A intermitência no fornecimento de luz é apenas um dos percalços que as equipes instaladas no Fundão enfrentam. Nos dias de calor, um cheiro nauseabundo toma conta dos prédios novinhos em folha. As autoridades costumam atribuí-lo aos aterros realizados por ali, nos anos 50. Mas a explicação dos técnicos que trabalham lá é outra. Trata-se simplesmente das emanações fétidas das águas da Baía de Guanabara, onde é despejado o esgoto in natura das favelas do Complexo da Maré, nos arredores. Nem mesmo o parque, destinado a receber o que há de mais moderno em termos de tecnologia, tem uma rede de captação sanitária. Quando as instalações foram erguidas, as empresas tinham duas opções: fazer sua própria estação de tratamento ou instalar fossas sépticas. Também é digna dos lugares mais atrasados do planeta a cobertura de telefonia celular existente na ilha. Pesquisadores acostumados a usar seus smartphones e computadores móveis para todo tipo de tarefa têm sofrido para encontrar um sinal que garanta conexões de qualidade mínima. Seja qual for a operadora escolhida, o serviço é sofrível. “É comum ver grupinhos de pessoas, cada uma com seu celular, aproveitando os pontos onde a transmissão é melhor”, conta Carlos Eduardo Fontes, diretor da companhia de softwares ESSS, instalada no parque desde 2009.
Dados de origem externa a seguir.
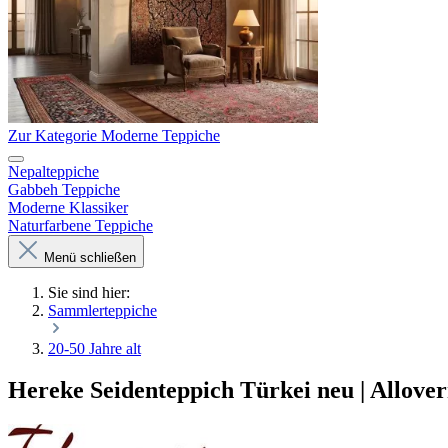
Zur Kategorie Moderne Teppiche
Nepalteppiche
Gabbeh Teppiche
Moderne Klassiker
Naturfarbene Teppiche
Menü schließen
Sie sind hier:
Sammlerteppiche
20-50 Jahre alt
Hereke Seidenteppich Türkei neu | Allove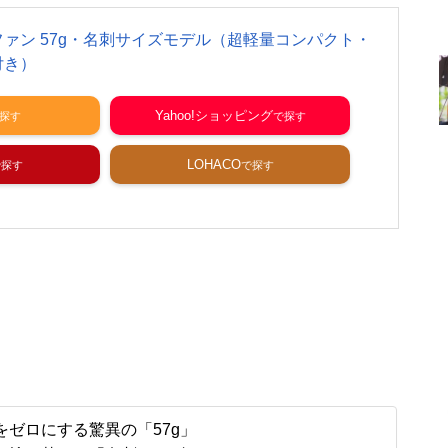
ポケファン 57g・名刺サイズモデル（超軽量コンパクト・
付き）
Yahoo!ショッピング
LOHACO
ゼロにする驚異の「57g」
Uma série de razões leva empresas de alta tecnologia a implantar laboratórios e núcleos de pesquisa em lugares como o parque da Ilha do Fundão. Uma delas é a proximidade com a universidade, que garante os cérebros necessários à empreitada e ainda estimula a troca de conhecimento entre pesquisadores acadêmicos e de empresas privadas. “Tentamos esse tipo de relacionamento em outros lugares, como a Universidade de São Paulo, e não tivemos sucesso. Aqui, a relação é bem próxima”, diz Maurício Lima, diretor da Ilos, que atua na área de logística e suprimentos. No entanto, o principal motivo para as firmas estrangeiras fincarem raízes ali é a exigência do governo brasileiro de que pelo menos 65% de bens e serviços fornecidos à Petrobras sejam produzidos no país. A vizinhança com o colosso petrolífero, que tem no local sua maior unidade de pesquisa, o Cenpes, dá mais agilidade aos fornecedores para adequar-se às suas necessidades.
Embora criticado, trata-se de um modelo que, ao menos nesse caso, se mostrou eficiente em atrair investimentos e mão de obra qualificada. A questão aqui é o descompasso entre as altas aspirações do complexo e a instalação de uma infraestrutura decente. Ainda hoje, chegar ou sair do câmpus nos horários de pico é um martírio, em função da demanda de tráfego. Para resolver o gargalo, a Petrobras aplicou 200 milhões de reais na construção de uma ponte recentemente inaugurada. A Light promete para os próximos dias a solução dos problemas de energia, da mesma forma que as operadoras de telefonia. Os barracos e a água pútrida, porém, continuarão por lá, deixando os laboratórios reluzentes mais próximos das misérias terceiro-mundistas do que da opulência das potências do petróleo.